Where the data below shows a picture, leave that picture out and copy the rest exactly.

(Information shown)

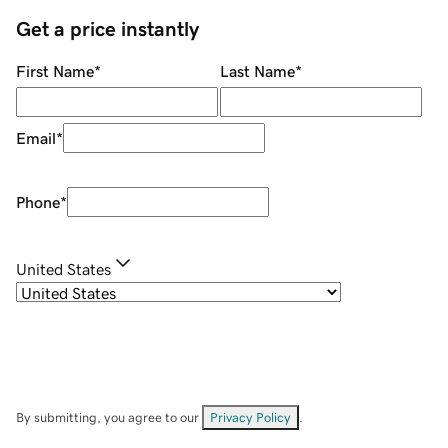
Get a price instantly
First Name
*
Last Name
*
Email
*
Phone
*
United States
By submitting, you agree to our
Privacy Policy
.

(End Information shown)

Your solution ▸
Get a price instantly
First Name
*
Last Name
*
Email
*
Phone
*
United States
By submitting, you agree to our
Privacy Policy
.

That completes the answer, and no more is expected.